# Task 2: Create Enriched Tables for Customers and Products

This notebook creates enriched tables with calculated metrics, customer segmentation, and product performance analysis.

## Objectives:
- Enrich customer data with purchase behavior and segmentation
- Enhance product data with sales performance and profitability metrics
- Calculate derived metrics like Customer Lifetime Value, RFM scores
- Implement business logic for customer and product classification

In [None]:
# Import required libraries
import sys
import os
sys.path.append(os.path.dirname(os.path.dirname(os.path.abspath('__file__'))))

from pyspark.sql import SparkSession
from pyspark.sql.types import *
from pyspark.sql.functions import col, sum as spark_sum, count, avg, max as spark_max, when, lit, round as spark_round
from src.processing import init_spark, get_customer_metrics, analyze_product_performance
from src.config import BusinessConfig

# Initialize Spark session
spark = init_spark("Task2_EnrichedTables")
print(" Spark session initialized successfully")

In [None]:
# Load raw data (from Task 1 or sample data)
print(" Loading Raw Data...")

# Sample data for demonstration
customer_data = [
    (1, "John Doe", "USA"),
    (2, "Jane Smith", "UK"), 
    (3, "Bob Wilson", "Canada"),
    (4, "Alice Brown", "USA"),
    (5, "Charlie Davis", "Germany")
]
customer_schema = StructType([
    StructField("Customer ID", IntegerType(), False),
    StructField("Customer Name", StringType(), False),
    StructField("Country", StringType(), False)
])
customers_df = spark.createDataFrame(customer_data, customer_schema)
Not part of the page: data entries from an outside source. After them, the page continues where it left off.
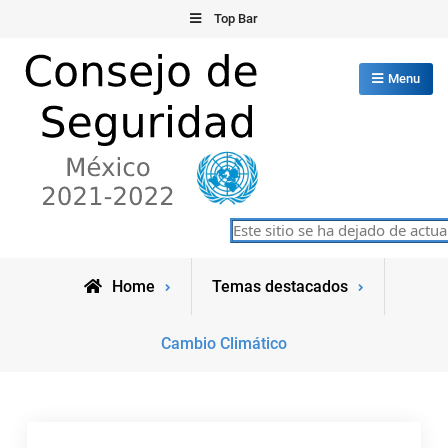
Skip
Top Bar
to
content
Menu
Consejo de Seguridad de las
Este sitio se ha dejado de actuali
México 2021-2022
Naciones Unidas
Home
Temas destacados
Cambio Climático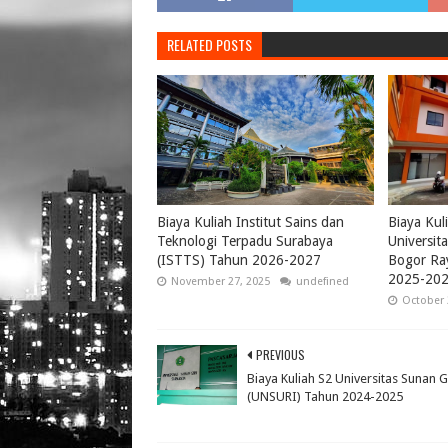
RELATED POSTS
Biaya Kuliah Institut Sains dan
Biaya Kul
Teknologi Terpadu Surabaya
Universi
(ISTTS) Tahun 2026-2027
Bogor Ra
2025-20
November 27, 2025
undefined
October 
PREVIOUS
Biaya Kuliah S2 Universitas Sunan Gi
(UNSURI) Tahun 2024-2025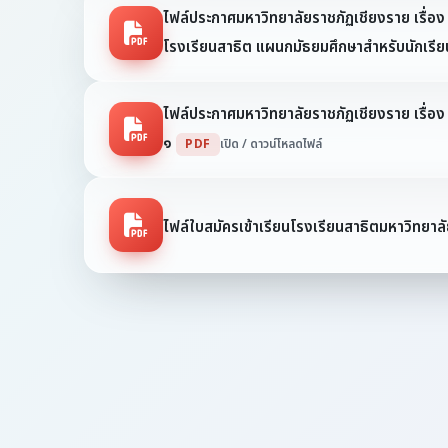
ไฟล์ประกาศมหาวิทยาลัยราชภัฏเชียงราย เรื่อง 
โรงเรียนสาธิต แผนกมัธยมศึกษาสำหรับนักเรียน
ไฟล์ประกาศมหาวิทยาลัยราชภัฏเชียงราย เรื่อง
๑
PDF
เปิด / ดาวน์โหลดไฟล์
ไฟล์ใบสมัครเข้าเรียนโรงเรียนสาธิตมหาวิทยา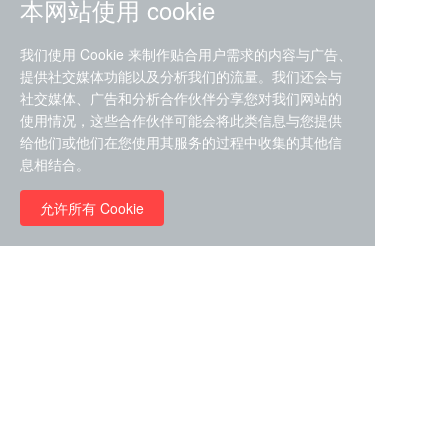
本网站使用 cookie
我们使用 Cookie 来制作贴合用户需求的内容与广告、
提供社交媒体功能以及分析我们的流量。我们还会与
社交媒体、广告和分析合作伙伴分享您对我们网站的
ZDZ-553， compound 22a，
使用情况，这些合作伙伴可能会将此类信息与您提供
STAT1抑制剂 目录号
给他们或他们在您使用其服务的过程中收集的其他信
RMC-6291 (Elironrasib)
D9181792
息相结合。
（CAS#2641998-63-0 目录
号D8001606）
允许所有 Cookie
￥8960.00
￥2580.00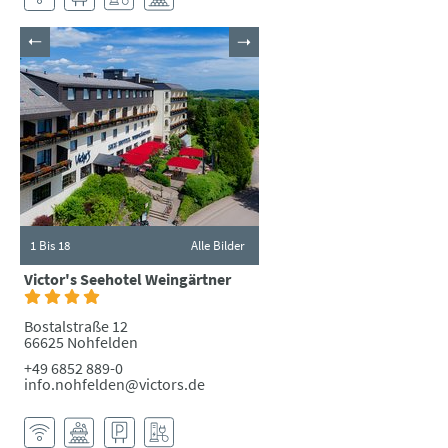
1
Bis 18
Alle Bilder
Victor's Seehotel Weingärtner
Bostalstraße 12
66625 Nohfelden
+49 6852 889-0
info.nohfelden@victors.de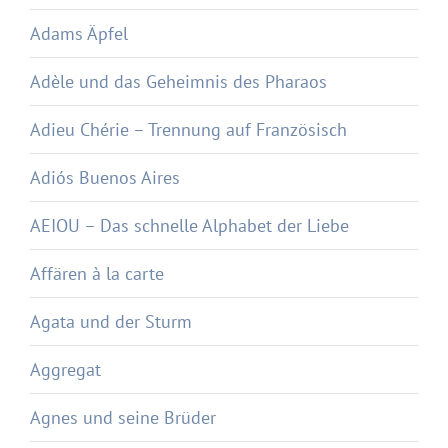
Adams Äpfel
Adèle und das Geheimnis des Pharaos
Adieu Chérie – Trennung auf Französisch
Adiós Buenos Aires
AEIOU – Das schnelle Alphabet der Liebe
Affären à la carte
Agata und der Sturm
Aggregat
Agnes und seine Brüder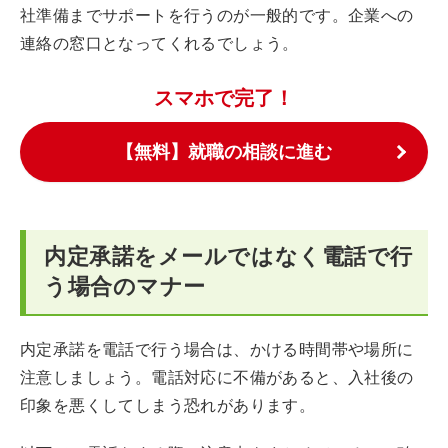
社準備までサポートを行うのが一般的です。企業への
連絡の窓口となってくれるでしょう。
スマホで完了！
【無料】就職の相談に進む
内定承諾をメールではなく電話で行
う場合のマナー
内定承諾を電話で行う場合は、かける時間帯や場所に
注意しましょう。電話対応に不備があると、入社後の
印象を悪くしてしまう恐れがあります。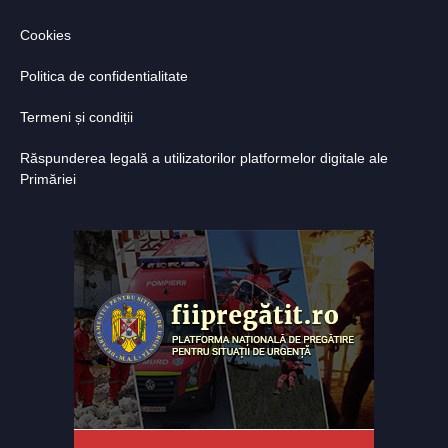
Cookies
Politica de confidentialitate
Termeni și condiții
Răspunderea legală a utilizatorilor platformelor digitale ale
Primăriei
# Sample orders data with varied amounts for segmentation
orders_data = [
    (1, 1, 1, "2023-01-01", 2, 8000.0, 1600.0),   # High value customer
    (2, 1, 2, "2023-01-15", 1, 5000.0, 1000.0),   # High value customer
    (3, 2, 1, "2023-02-01", 1, 3000.0, 600.0),    # Medium value customer
    (4, 2, 3, "2023-02-15", 2, 3500.0, 700.0),    # Medium value customer
    (5, 3, 2, "2023-03-01", 1, 1500.0, 300.0),    # Low value customer
    (6, 4, 1, "2023-03-15", 3, 4500.0, 900.0),    # Medium value customer
    (7, 5, 3, "2023-04-01", 1, 2000.0, 400.0),    # Low value customer
]
orders_schema = StructType([
    StructField("Order ID", IntegerType(), False),
    StructField("Customer ID", IntegerType(), False),
    StructField("Product ID", IntegerType(), False),
    StructField("Order Date", StringType(), False),
    StructField("Quantity", IntegerType(), False),
    StructField("Sales", DoubleType(), False),
    StructField("Profit", DoubleType(), False)
])
orders_df = spark.createDataFrame(orders_data, orders_schema)

# Sample products data
products_data = [
    (1, "Enterprise Laptop", "Technology", "Computers"),
    (2, "Executive Chair", "Furniture", "Office Furniture"),
    (3, "Business Phone", "Technology", "Mobile Devices")
]
products_schema = StructType([
    StructField("Product ID", IntegerType(), False),
    StructField("Product Name", StringType(), False),
    StructField("Category", StringType(), False),
    StructField("Sub-Category", StringType(), False)
])
products_df = spark.createDataFrame(products_data, products_schema)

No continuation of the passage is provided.